Limited liability companies are generally better asset protection entities than corporation. A judgment debtor can levy upon the debtor’s stock in a corporation and in the case of a small corporation possibly stop the corporation business and liquidate corporate assets. In the case of a debtor’s limited liability company interest the judgment creditor’s remedy is limited to a lien on distributions, if any, and the creditor cannot stop the LLC operations or force the sale of the LLC’s assets. In the past, the corporation, and particularly Sub-S corporations, were the most common business entity for closely held small business. When owners of small corporations become concerned about asset protection they often want to convert their S corporations to LLCs, possibly LLCs taxed as S corporations for tax purposes.

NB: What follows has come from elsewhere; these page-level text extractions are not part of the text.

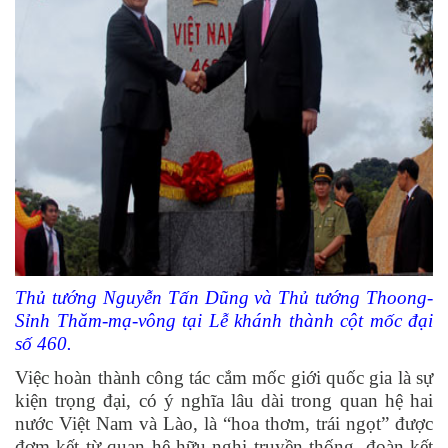
Thủ tướng Nguyễn Tấn Dũng và Thủ tướng Thoong-
Sỉnh Thăm-mạ-vông tại Lễ khánh thành cột mốc đại
số 460.
Việc hoàn thành công tác cắm mốc giới quốc gia là sự
kiện trọng đại, có ý nghĩa lâu dài trong quan hệ hai
nước Việt Nam và Lào, là “hoa thơm, trái ngọt” được
đơm kết từ quan hệ hữu nghị truyền thống, đoàn kết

This past week one such corporation owner discussed with me the procedures to convert his profitable corporation to a limited liability company. Florida statutes provide a means to convert a domestic or out-of-state corporation to a Florida LLC. The issue we discussed was whether the conversion of a corporation would be treated for tax purposes as a liquidation and would accelerate the owner’s income tax liability.
To be sure, I forwarded the tax question to a local account named Lonnie Young. Lonnie has years of experience accounting for small business clients. He responded by email as follows:”
A conversion from S to an LLC can qualify as a tax-free reorganization under § 368-(a)(1)(F). In a Letter Ruling the basis and holding periods of the assets in new LLC are the same as in the prior Sub S. The S Corp status did not terminate as a result of the reorg since new LLC retained its S corp election and continued to meet S corp requirements per § 1361 (Ltr Rule 200528021).There will be issues if the ownership as a result of this re-org changes. Same owners, same percentages should not be a problem.”
So, if a S Corporation owner wants to reorganize as an LLC taxed as an S corporation (by filing Form 8832) he should be able to do so without adverse tax effect as long as ownership does not change. I would be interested to know if the answer is the same if one spouse converts his S corporation to an LLC owned by the two spouses jointly when the spouses file joint tax returns- is this merger a change of ownership for tax purposes?